The fight for ‘Anglo-Saxon’

Racists use it to bolster their ethnohistorical myths, but historians and archaeologists should not abandon the term

by Howard Williams + BIO

Early Anglo-Saxon helmet (late-6th to early 7th century) made in either Scandinavia or England, and discovered at Sutton Hoo, Suffolk, United Kingdom. Courtesy the Trustees of the British Museum

Since September 2019, medieval scholars have heatedly debated the term ‘Anglo-Saxon’. The dispute began in relation to claims of racism and sexism within the International Society of Anglo-Saxonists, which is an academic organisation dedicated to the study of the history, archaeology, literature, language, religion, society and numismatics of the early medieval period (c450-1100 CE). Some scholars argued that changing the society’s name would be a step against racism and sexism, specifically in how academics research and interpret the early medieval past. Rapidly, the criticism moved from striking the term ‘Anglo-Saxonist’ from the name of the society (now the International Society for the Study of Early Medieval England), to arguing that we should stop using ‘Anglo-Saxon England’ for lowland Britain in the mid- to late-1st millennium CE and ‘Anglo-Saxon world’ for the region’s connections across early medieval Europe and beyond.

The campaign quickly degenerated to slurring anyone who disagreed with these changes as ‘racist’, and anyone making a qualifying statement, or correcting or disputing the bases and framing of the debate, as an apologist to the racist uses of the term ‘Anglo-Saxon’. Online proclamations declared that scholars must signal their commitment to change by removing the term ‘Anglo-Saxon’ from their writings and courses, as well as to ‘cancel’ those scholars who might wish to persist in using the term.

As an archaeologist of early medieval Britain and Scandinavia, my view is that the term still has a place in both research on material culture, the built environment and landscapes of the early medieval period, as well as its public engagement and education. Those proclaiming that ‘early medieval England’ and ‘early English’ are somehow clearer and less fraught are ill-informed about the contemporary uses and abuses of the early medieval past.

To be clear, there is no question that the term ‘Anglo-Saxon’ has appealed to racist and white supremacist political movements, particularly in North America. However, I think that the term’s continuance and coherence in scholarly discourse and public engagement and education is the best way to guard against its misappropriation and abuse by racists and supremacists.

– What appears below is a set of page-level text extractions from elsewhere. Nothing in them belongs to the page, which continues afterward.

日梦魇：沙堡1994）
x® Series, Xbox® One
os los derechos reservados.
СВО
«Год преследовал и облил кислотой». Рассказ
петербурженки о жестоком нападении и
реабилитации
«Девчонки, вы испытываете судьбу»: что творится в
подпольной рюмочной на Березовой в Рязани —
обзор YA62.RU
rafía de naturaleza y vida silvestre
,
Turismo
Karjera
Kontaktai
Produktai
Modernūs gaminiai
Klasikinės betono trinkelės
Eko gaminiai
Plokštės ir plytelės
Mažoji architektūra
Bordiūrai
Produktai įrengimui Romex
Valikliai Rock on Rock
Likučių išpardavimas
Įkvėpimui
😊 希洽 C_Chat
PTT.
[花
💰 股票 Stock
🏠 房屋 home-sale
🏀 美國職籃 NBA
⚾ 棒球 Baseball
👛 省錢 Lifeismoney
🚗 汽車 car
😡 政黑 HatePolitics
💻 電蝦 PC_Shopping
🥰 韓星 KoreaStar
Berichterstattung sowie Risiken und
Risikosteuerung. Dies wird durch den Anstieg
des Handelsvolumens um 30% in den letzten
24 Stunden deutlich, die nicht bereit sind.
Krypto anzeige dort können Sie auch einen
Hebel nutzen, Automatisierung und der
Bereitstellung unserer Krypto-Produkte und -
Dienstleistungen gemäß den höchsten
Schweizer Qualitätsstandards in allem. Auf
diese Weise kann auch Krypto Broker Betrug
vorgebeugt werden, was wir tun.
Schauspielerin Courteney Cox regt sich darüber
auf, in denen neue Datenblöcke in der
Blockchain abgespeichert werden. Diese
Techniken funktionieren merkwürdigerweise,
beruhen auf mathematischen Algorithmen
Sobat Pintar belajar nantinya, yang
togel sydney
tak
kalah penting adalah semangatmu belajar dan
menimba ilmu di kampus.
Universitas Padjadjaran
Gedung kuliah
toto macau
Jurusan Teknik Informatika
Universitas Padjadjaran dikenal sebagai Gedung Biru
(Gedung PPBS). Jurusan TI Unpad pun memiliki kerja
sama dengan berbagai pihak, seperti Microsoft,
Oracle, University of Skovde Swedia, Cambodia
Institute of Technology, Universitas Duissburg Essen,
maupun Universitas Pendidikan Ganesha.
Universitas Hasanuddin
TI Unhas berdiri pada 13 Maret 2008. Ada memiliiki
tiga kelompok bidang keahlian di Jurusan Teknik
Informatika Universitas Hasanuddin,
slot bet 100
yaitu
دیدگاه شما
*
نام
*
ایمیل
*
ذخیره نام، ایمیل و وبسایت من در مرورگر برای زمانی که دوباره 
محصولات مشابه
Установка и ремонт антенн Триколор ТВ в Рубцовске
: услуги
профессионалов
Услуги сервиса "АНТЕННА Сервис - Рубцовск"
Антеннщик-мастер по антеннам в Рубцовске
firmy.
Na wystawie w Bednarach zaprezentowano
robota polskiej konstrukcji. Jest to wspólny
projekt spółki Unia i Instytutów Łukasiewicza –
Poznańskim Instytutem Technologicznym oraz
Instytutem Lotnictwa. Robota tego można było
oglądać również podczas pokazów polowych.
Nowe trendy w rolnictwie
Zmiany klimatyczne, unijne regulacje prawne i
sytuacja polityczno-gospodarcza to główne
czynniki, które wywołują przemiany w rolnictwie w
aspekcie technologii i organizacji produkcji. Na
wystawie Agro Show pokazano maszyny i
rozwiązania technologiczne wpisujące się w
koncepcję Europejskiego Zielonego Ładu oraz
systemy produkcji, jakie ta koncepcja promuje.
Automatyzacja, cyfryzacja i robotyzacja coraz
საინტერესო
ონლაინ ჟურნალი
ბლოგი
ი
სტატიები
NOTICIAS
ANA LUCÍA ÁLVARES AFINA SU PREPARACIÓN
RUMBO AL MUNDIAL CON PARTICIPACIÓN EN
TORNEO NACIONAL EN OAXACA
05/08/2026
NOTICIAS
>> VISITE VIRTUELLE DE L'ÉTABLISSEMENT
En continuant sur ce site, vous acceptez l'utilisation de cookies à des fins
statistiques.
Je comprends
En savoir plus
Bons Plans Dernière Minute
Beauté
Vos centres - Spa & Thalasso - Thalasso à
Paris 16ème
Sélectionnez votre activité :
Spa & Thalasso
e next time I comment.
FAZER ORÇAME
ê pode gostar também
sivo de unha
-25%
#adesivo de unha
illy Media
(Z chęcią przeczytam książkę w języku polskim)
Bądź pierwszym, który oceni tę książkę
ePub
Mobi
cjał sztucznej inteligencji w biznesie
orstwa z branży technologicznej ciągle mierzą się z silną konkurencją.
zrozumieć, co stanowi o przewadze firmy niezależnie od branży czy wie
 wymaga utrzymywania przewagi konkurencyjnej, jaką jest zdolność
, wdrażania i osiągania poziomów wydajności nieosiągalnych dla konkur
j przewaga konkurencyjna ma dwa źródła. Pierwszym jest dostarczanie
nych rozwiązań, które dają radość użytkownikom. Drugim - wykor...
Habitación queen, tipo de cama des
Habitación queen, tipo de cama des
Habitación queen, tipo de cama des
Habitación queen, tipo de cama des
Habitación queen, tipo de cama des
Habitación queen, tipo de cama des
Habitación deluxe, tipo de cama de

The energy behind the recent controversy stems, in part, from the chequered past of the terms ‘Anglo-Saxon(s)’ and ‘Anglo-Saxon England’. Like ‘Vikings’ and ‘Celts’, these words have long attracted individuals and groups with racist ideologies, especially those focused on national origin myths. In these misrepresentations of the past, Britain was populated by Germanic migrants in the 5th century CE who replaced the native inhabitants. They were freedom-loving farmers and warriors, first pagan and then Christian, defending ancient liberties and fighting off the bloodthirsty Vikings, finally succumbing to the ‘Norman yoke’. Nationalists and racists have appealed to this tenacious romantic little England to try to justify English and British nationalisms and overseas colonial and imperial missions. In the United States, ‘Anglo-Saxonist’ is a favoured piece of jargon of white supremacists. For these British and American nationalists, imperialists and white supremacists, ‘Anglo-Saxon’ stands for a ‘Golden Age’: the kernel of what makes England (and thus Britain) superior.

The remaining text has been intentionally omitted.